Чугунов курил и спокойно выслушивал собеседника. Выслушивал до последнего слова, как будто в этом последнем слове и заключался смысл всего.
Подвыпивший же Володяка, говоря, вздымал кверху руки, кричал громко, выкрикивая слова, как лозунги:
— Они сделали мой колхоз бригадой! Они думали, что так лучше! Дудки! Они еще меня позовут!
— Кто «они»? — улыбнувшись, спросил Чугунов.
Володяка стих, поморгал бесцветными ресницами. Кто они, эти страшные враги его, он и сам не знал.
— Липяги село большое.

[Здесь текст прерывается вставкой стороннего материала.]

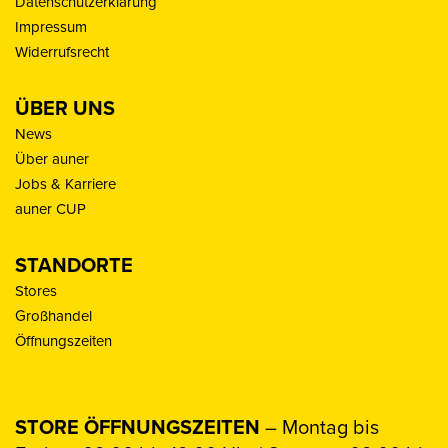
Datenschutzerklärung
Impressum
Widerrufsrecht
ÜBER UNS
News
Über auner
Jobs & Karriere
auner CUP
STANDORTE
Stores
Großhandel
Öffnungszeiten
STORE ÖFFNUNGSZEITEN
– Montag bis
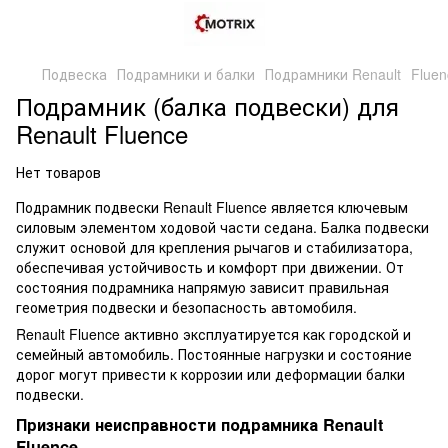
Подвеска
Подрамники и балки
Подрамники Renault
Fluen
Подрамник (балка подвески) для
Renault Fluence
Нет товаров
Подрамник подвески Renault Fluence является ключевым
силовым элементом ходовой части седана. Балка подвески
служит основой для крепления рычагов и стабилизатора,
обеспечивая устойчивость и комфорт при движении. От
состояния подрамника напрямую зависит правильная
геометрия подвески и безопасность автомобиля.
Renault Fluence активно эксплуатируется как городской и
семейный автомобиль. Постоянные нагрузки и состояние
дорог могут привести к коррозии или деформации балки
подвески.
Признаки неисправности подрамника Renault
Fluence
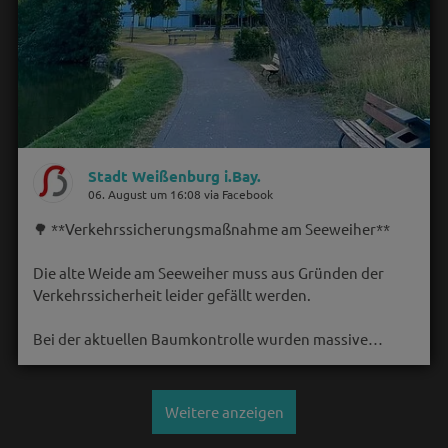
Stadt Weißenburg i.Bay.
06. August um 16:08 via Facebook
🌳 **Verkehrssicherungsmaßnahme am Seeweiher**
Die alte Weide am Seeweiher muss aus Gründen der
Verkehrssicherheit leider gefällt werden.
Bei der aktuellen Baumkontrolle wurden massive…
Weitere anzeigen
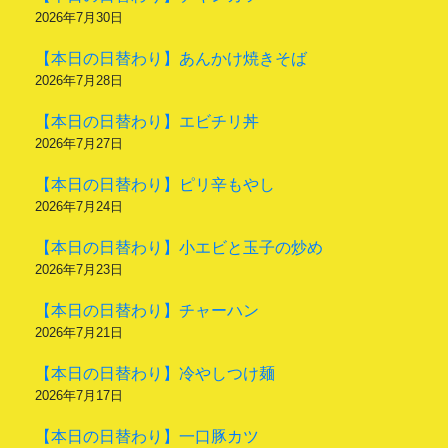
2026年7月30日
【本日の日替わり】あんかけ焼きそば
2026年7月28日
【本日の日替わり】エビチリ丼
2026年7月27日
【本日の日替わり】ピリ辛もやし
2026年7月24日
【本日の日替わり】小エビと玉子の炒め
2026年7月23日
【本日の日替わり】チャーハン
2026年7月21日
【本日の日替わり】冷やしつけ麺
2026年7月17日
【本日の日替わり】一口豚カツ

Домов четыреста, а то и более, — сказал Павел Павлович. — Но при теперешней технике, может, и выгоднее иметь один крупный колхоз.
— Было когда-то четыреста, — заметил я. — А теперь если половина дворов осталась, и то хорошо.
— Да, обезлюдели Липяги, — согласился Чугунов.
— Чепуха! — Володяка снова рыгнул. — Моста через Липяговку сделать не могут. Тракторы в объезд по десять километров ездят. Разве можно такое наблюдать равнодушно? Ну, скажите, можно? Жена ругает: успокойся, брось. Ей, дуре бабе, не понять, что не о себе беспокоюсь, а о народе. О народе! Из-за этого и в рюмку стал чаще заглядывать.
— Зачем же вы так о жене?
— А что жена! За меня любая пойдет в Липягах, лишь позови!
Чугунов ничего не ответил, только пожал плечами. Он погасил папиросу, ткнув ее в край пепельницы, полной окурков, потом вздохнул и сказал тихо:
— Я бы о своей жене так не говорил. Хотя… и она оказалась женщиной… — Он не договорил, замолчал.
Я подумал, что сейчас самый подходящий момент спросить Чугунова о семье, обо всем том, что с ним стряслось. Я извинился и спросил.
Лицо Павла Павловича погасло, глаза сделались грустными.